End-to-end encrypted instant messaging apps have taken over the last few years, but some of the good ol’ pitfalls are still hanging around: shiny image formats and memory corruptions. We’ll walk through Telegram’s implementation of animated stickers in E2EE chats and how I’ve found 13 1-click 0days via structure-aware fuzzing.

About speaker

Director of research at Shielder, polict likes to understand the underlying design of new features – then break them. You might have met him backpacking through the world before the pandemic. Do suggest him niche extreme sports (no, reversing rust is not a valid answer).


Sticks and Stones, Breaking Bones: Millions of medical images are exposed online. Let’s take a look

A talk by Lucas Lundgren

PACS and DICOM are used in the medical field to process and handle x-ray images, amongst others. As always, the protocol is old.

Updating it is problematic, but what happens if its exposed to the internet (spoiler: it is). And what happens if there is no password.
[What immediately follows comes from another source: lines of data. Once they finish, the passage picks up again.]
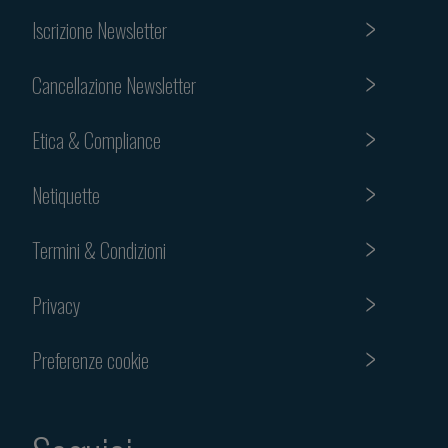
Iscrizione Newsletter
Cancellazione Newsletter
Etica & Compliance
Netiquette
Termini & Condizioni
Privacy
Preferenze cookie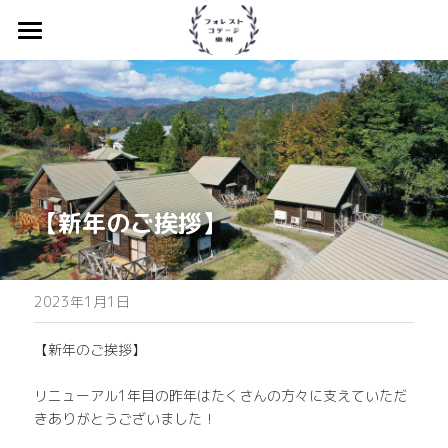
トップ
新着情報
当施設について
コテージ
【新年のご挨拶】
お食事
体験
2023年1月1日
フォト
【新年のご挨拶】
リニューアル1年目の昨年はたくさんの方々に支えていただ
きありがとうございました！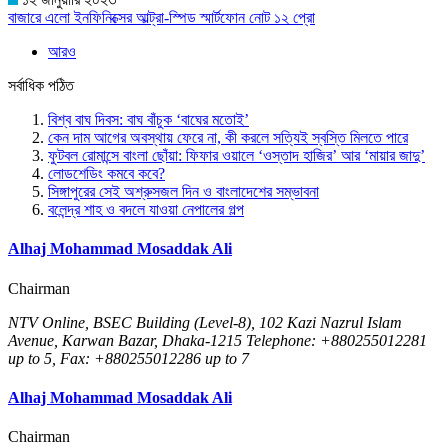
বাজারে এলো ইনফিনিক্সের আল্ট্রা-স্পিড স্মার্টফোন নোট ১২ প্রো
আরও
সর্বাধিক পঠিত
বিশ্ব বাঘ দিবস:
বাঘ বাঁচুক ‘বাঘের মতোই’
কেন দাম আগের অবস্থায় ফেরে না, কী করলে সত্যিই স্বস্তি মিলতে পারে
ফুটবল রোমান্সে বাংলা ছোঁয়া: ফিফার ওয়ালে ‘ওস্তাদ হাজির’ আর ‘মায়ার জাদু’
লোডশেডিং কমবে কবে?
সিঙ্গাপুরের সেই অশ্রুসজল দিন ও বাংলাদেশের সম্ভাবনা
বলেন্দ্র শাহ ও বদলে যাওয়া নেপালের গল্প
Alhaj Mohammad Mosaddak Ali
Chairman
NTV Online, BSEC Building (Level-8), 102 Kazi Nazrul Islam
Avenue, Karwan Bazar, Dhaka-1215 Telephone: +880255012281
up to 5, Fax: +880255012286 up to 7
Alhaj Mohammad Mosaddak Ali
Chairman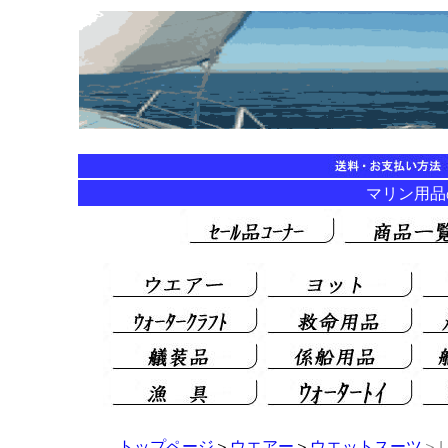
マリン用品の海
トップページ
＞
ウエアー
＞
ウエットスーツ
＞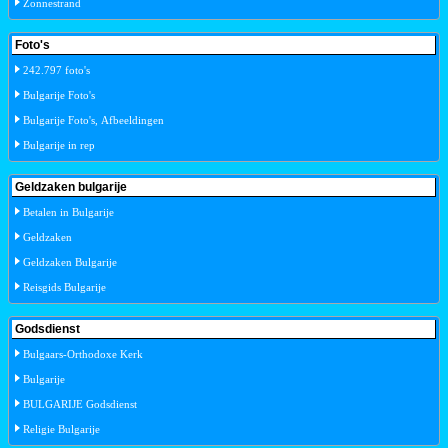
Zonnestrand
Foto's
242.797 foto's
Bulgarije Foto's
Bulgarije Foto's, Afbeeldingen
Bulgarije in rep
Geldzaken bulgarije
Betalen in Bulgarije
Geldzaken
Geldzaken Bulgarije
Reisgids Bulgarije
Godsdienst
Bulgaars-Orthodoxe Kerk
Bulgarije
BULGARIJE Godsdienst
Religie Bulgarije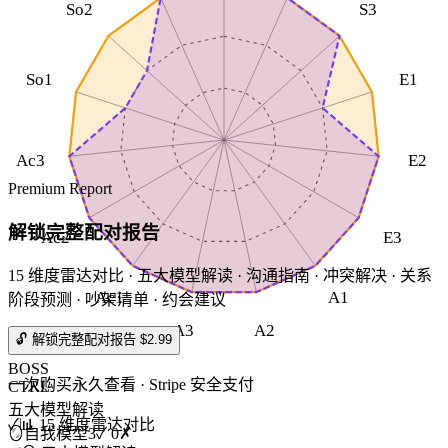
So2
S3
So1
E1
Ac3
E2
Premium Report
解锁完整配对报告
Ac2
E3
15 维度雷达对比 · 五大模型解读 · 沟通指南 · 冲突解决 · 关系
Ac1
A1
阶段预测 · 吵架清单 · 约会建议
A3
A2
🔓 解锁完整配对报告 $2.99
BOSS
一次购买永久查看 · Stripe 安全支付
CTRL
五大模型解读
✓
📊 15 维度雷达对比
🪞
自我模型
3
✓
0
✗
What can we do? what can we see? and what can we alter?

About speaker

Lucas Lundgren started breaking things at the age of twelve, and has reported numerous vulnerabilities since then, working with global security leaders including Sony Ericsson and IOActive. Primarily focused on penetration testing, fuzzing, and exploit development, Lucas has a passion for IoT and Smart Technology.


False Flag – dealing with a tainted crime scene

A talk by Leif Nixon

The Large Hadron Collider at CERN is supported by a large global cooperative infrastructure for scientific computing. Securing this infrastructure means preventing, detecting, and resolving security incidents as early as possible, while trying to overcome technical, organizational and cultural challenges. Working in this environment is a rollercoaster ride where you never know what will happen next.

One day, for example, it was discovered that a number of European supercomputers were all mining Bitcoin. This is the story about that incident, about French bureaucracy, and how the culprit was eventually identified.

Oh, and quite a lot of low-level filesystem forensics.

About speaker

Leif Nixon has been dabbling in IT security since the previous millennium. He has alternately hacked and defended all sorts of stuff, ranging from thermostats to supercomputers. This has left him depressed, embittered and cynical. These days, he works at Sectra Communications, defending critical infrastructure.


The latest crypto achievements from the FRA

A talk by Vesa Virta

Latest crypto breakthrough from the FRA, that we are allowed to talk about.

After invading Norway in 1940 the German Wehrmacht demanded to use Swedish telegraphy wires for communication to Berlin. This gave Swedish intelligence an opportunity to intercept information, provided that the German crypto device “der Geheimschreiber” could be cracked.

About speaker

Vesa is a museum guide at the National Defense Radio Establishment in Sweden. With 25 years of experience in the IT-security/intelligence arena he has some interesting stories that he unfortunately can’t share. However infosec as a field is older than the Internet, and there are some cool stories to be told that are no longer classified.